[Opening MATERIAL FOR THIS EXERCISE section]
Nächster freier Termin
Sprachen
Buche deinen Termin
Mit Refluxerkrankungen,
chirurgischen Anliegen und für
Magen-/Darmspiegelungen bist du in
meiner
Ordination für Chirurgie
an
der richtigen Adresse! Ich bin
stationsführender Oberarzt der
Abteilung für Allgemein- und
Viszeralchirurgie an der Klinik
[Closing MATERIAL FOR THIS EXERCISE section]
▶ **WHAT NEEDS TO BE DONE**
Scan the lines above for the word "Termin". Return each one that has it.

▶ **RESPONSE TO THE EXERCISE**
Nächster freier Termin
Buche deinen Termin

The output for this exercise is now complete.